US 12,265,783 B2
Systems and methods for multi-modal conversation summarization on a conversation platform
Divyansh Agarwal, San Francisco, CA (US); Chien-Sheng Wu, Mountain View, CA (US); and Tian Xie, San Jose, CA (US)
Assigned to Salesforce, Inc., San Francisco, CA (US)
Filed by Salesforce, Inc., San Francisco, CA (US)
Filed on Nov. 10, 2022, as Appl. No. 18/054,511.
Prior Publication US 2024/0160837 A1, May 16, 2024
Int. Cl. G06F 16/00 (2019.01); G06F 16/334 (2025.01); G06F 16/34 (2019.01); G06F 40/166 (2020.01); G06F 40/205 (2020.01); H04L 51/216 (2022.01); G06V 20/40 (2022.01)
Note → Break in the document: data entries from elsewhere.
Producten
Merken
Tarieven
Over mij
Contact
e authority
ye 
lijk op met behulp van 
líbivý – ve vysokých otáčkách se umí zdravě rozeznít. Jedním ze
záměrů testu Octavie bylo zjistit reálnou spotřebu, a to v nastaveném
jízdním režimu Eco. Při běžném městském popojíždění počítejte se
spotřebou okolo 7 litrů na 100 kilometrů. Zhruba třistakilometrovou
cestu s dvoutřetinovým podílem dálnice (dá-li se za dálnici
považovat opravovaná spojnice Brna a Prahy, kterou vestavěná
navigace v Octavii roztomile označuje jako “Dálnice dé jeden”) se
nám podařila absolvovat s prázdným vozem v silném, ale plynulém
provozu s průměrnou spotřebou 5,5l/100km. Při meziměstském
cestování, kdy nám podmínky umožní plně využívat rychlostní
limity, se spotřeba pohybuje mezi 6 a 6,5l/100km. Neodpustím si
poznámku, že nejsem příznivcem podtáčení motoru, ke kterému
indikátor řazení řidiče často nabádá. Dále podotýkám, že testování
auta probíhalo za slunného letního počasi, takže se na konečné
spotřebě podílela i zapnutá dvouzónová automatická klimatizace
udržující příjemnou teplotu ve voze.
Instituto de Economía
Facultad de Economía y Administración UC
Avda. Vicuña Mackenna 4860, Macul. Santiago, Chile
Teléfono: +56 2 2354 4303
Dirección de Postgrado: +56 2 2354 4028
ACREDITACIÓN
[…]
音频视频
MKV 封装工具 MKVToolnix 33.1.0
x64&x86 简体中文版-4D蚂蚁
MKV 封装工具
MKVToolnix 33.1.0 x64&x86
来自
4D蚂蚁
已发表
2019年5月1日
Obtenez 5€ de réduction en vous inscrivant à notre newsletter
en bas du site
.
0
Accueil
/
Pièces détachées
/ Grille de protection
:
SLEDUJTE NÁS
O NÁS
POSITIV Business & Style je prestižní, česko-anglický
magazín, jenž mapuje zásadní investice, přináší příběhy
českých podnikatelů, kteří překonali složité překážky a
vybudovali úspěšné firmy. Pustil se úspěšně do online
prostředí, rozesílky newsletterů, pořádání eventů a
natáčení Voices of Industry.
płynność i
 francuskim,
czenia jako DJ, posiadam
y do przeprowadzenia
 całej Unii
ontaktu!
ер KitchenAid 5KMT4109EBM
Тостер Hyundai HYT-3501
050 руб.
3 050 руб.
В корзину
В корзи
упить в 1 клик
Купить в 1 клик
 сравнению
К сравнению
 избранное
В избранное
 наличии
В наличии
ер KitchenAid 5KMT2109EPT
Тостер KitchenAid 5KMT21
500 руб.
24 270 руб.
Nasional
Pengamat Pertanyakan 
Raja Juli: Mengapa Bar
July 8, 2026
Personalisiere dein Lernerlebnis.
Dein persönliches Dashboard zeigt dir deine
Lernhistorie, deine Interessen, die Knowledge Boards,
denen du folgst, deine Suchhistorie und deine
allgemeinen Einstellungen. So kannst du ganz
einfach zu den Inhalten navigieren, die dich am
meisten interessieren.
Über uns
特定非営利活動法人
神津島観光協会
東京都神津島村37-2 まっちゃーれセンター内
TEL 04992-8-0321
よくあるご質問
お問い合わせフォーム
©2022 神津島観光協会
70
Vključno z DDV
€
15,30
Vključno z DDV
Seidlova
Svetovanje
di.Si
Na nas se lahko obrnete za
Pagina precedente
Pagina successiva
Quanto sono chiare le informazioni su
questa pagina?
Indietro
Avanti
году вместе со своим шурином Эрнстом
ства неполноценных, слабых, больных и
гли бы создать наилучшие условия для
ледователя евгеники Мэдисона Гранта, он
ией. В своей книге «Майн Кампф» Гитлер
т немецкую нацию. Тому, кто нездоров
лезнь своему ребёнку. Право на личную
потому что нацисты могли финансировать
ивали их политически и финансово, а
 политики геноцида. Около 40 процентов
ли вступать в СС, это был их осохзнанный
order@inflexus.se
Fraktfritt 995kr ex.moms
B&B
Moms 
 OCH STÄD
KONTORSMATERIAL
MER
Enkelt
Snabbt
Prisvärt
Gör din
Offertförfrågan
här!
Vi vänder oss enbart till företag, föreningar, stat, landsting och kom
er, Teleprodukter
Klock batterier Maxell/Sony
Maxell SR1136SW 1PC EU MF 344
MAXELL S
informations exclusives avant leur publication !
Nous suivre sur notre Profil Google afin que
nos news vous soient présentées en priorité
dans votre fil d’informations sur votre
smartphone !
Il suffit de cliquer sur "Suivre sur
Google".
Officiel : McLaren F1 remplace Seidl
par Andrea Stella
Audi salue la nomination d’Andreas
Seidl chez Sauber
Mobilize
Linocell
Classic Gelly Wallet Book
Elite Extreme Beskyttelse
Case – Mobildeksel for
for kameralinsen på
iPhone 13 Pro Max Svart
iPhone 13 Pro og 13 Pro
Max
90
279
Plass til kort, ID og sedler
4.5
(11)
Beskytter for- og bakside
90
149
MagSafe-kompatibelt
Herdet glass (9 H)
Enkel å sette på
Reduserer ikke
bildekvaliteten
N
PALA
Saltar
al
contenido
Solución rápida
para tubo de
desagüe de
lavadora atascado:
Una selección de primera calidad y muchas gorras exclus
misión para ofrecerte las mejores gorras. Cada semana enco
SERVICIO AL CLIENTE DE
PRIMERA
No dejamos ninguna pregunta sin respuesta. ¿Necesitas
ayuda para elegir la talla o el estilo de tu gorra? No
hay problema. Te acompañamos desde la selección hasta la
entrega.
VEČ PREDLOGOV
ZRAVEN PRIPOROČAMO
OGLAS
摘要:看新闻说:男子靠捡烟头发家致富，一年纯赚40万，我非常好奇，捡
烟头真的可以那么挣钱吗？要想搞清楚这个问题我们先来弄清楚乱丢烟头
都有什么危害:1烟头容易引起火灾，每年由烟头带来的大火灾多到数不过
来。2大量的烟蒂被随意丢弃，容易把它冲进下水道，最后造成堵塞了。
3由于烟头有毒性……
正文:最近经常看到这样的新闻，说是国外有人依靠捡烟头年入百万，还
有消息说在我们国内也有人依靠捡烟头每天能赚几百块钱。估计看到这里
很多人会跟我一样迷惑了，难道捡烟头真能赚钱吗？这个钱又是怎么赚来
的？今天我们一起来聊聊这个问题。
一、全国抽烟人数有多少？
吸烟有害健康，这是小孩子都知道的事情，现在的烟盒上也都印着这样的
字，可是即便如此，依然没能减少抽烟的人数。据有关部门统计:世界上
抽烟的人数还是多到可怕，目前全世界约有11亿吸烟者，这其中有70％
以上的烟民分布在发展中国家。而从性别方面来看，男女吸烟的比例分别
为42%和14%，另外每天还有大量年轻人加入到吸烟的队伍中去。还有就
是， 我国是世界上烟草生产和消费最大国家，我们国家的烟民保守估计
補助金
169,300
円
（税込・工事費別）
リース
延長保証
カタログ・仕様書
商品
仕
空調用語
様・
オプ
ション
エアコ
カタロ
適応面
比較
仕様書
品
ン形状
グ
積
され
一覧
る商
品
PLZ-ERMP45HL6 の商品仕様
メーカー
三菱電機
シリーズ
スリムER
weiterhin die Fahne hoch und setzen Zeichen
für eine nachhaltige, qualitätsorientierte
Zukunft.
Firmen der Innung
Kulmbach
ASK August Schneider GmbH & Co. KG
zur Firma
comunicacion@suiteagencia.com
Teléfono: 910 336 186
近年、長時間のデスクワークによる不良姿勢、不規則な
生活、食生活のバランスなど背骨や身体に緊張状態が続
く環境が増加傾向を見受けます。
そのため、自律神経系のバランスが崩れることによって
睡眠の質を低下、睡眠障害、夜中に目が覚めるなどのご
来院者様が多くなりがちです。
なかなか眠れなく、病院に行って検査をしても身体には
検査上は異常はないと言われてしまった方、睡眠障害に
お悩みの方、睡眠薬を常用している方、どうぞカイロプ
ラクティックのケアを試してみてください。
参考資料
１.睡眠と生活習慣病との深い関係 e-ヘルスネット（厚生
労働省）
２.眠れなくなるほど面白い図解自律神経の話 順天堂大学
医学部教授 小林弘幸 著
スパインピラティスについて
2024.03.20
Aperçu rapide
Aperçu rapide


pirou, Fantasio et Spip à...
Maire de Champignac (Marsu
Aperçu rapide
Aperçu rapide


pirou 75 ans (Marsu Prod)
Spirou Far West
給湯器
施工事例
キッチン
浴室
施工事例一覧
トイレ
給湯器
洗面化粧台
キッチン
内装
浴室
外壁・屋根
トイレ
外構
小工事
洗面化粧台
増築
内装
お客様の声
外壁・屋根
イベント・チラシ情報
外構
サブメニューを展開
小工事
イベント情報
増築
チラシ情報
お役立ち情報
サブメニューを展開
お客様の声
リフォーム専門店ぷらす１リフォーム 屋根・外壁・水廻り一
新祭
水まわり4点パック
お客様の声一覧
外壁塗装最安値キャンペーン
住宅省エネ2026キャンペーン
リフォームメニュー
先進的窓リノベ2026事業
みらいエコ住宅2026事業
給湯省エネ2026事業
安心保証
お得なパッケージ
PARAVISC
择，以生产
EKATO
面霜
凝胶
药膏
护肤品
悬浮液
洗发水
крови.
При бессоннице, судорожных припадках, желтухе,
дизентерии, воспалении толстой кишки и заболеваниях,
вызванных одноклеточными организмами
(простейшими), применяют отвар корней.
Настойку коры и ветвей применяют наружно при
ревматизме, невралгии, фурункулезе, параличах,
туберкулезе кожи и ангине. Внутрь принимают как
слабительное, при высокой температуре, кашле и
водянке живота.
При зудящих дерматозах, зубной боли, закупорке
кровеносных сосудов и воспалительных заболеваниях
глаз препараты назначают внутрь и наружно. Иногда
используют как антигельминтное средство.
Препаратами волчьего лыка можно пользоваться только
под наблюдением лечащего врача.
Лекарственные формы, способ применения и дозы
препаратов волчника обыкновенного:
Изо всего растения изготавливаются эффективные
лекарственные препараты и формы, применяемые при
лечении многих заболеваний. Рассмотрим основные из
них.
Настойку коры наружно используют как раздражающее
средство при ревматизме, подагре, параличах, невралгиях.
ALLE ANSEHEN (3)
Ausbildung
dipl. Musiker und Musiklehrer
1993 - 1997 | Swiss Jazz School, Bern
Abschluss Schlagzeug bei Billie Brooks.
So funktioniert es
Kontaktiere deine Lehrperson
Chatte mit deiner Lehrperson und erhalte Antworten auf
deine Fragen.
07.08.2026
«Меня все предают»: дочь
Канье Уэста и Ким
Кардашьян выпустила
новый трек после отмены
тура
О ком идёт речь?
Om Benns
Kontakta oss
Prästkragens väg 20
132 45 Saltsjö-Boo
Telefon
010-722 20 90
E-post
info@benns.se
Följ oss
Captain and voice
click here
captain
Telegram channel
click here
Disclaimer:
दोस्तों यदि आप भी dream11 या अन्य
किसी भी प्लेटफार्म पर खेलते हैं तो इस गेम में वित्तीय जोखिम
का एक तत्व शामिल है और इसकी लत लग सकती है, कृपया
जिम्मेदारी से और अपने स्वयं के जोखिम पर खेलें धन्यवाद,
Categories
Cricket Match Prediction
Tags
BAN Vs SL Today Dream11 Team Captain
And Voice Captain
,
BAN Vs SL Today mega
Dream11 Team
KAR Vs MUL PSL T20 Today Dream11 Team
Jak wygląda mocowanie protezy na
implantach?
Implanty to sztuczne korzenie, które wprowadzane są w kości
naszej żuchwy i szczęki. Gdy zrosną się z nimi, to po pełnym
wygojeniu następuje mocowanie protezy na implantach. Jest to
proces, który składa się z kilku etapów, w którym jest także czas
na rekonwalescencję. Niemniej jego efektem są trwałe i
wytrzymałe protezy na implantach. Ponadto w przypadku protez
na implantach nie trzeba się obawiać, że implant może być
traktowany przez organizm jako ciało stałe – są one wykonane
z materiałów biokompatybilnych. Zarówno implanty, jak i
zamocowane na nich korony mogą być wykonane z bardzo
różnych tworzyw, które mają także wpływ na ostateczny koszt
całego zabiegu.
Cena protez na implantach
CPC G06F 40/166 (2020.01) [G06F 16/3344 (2019.01); G06F 16/345 (2019.01); G06F 40/205 (2020.01); H04L 51/216 (2022.05); G06V 20/47 (2022.01)] 15 Claims
OG exemplary drawing
 
1. A method of multi-modal summarization of communication on a messaging platform, the method comprising:
receiving, via a user interface, a user request for summarizing communication messages relating to a topic between a first user and a second user on a messaging platform;
searching, via a search engine, for messages between the first user and the second user on the messaging platform;
filtering the messages based on the topic from the user request by predicting, via a topic classification model, whether the messages are related to the topic and excluding a subset of messages that are predicted to be unrelated to the topic;
generating, by a text encoder of a multi-modal summarization model, a text representation from an input sequence corresponding to textual content from the filtered messages;
generating, by an image encoder of the multi-modal summarization model, an image representation of visual features in a multimedia attachment file from the filtered messages;
generating, via a decoder of the multi-modal summarization model, a text summary summarizing both the filtered messages and the multimedia attachment file based on a combination of the text representation generated by the text encoder and the image representation generated by the image encoder,
wherein the text summary comprises a text that references a time and/or a sender of the multimedia attachment file generated from metadata of the multimedia attachment file; and
transmitting, via the user interface, the generated text summary relating to the topic in response to the user request.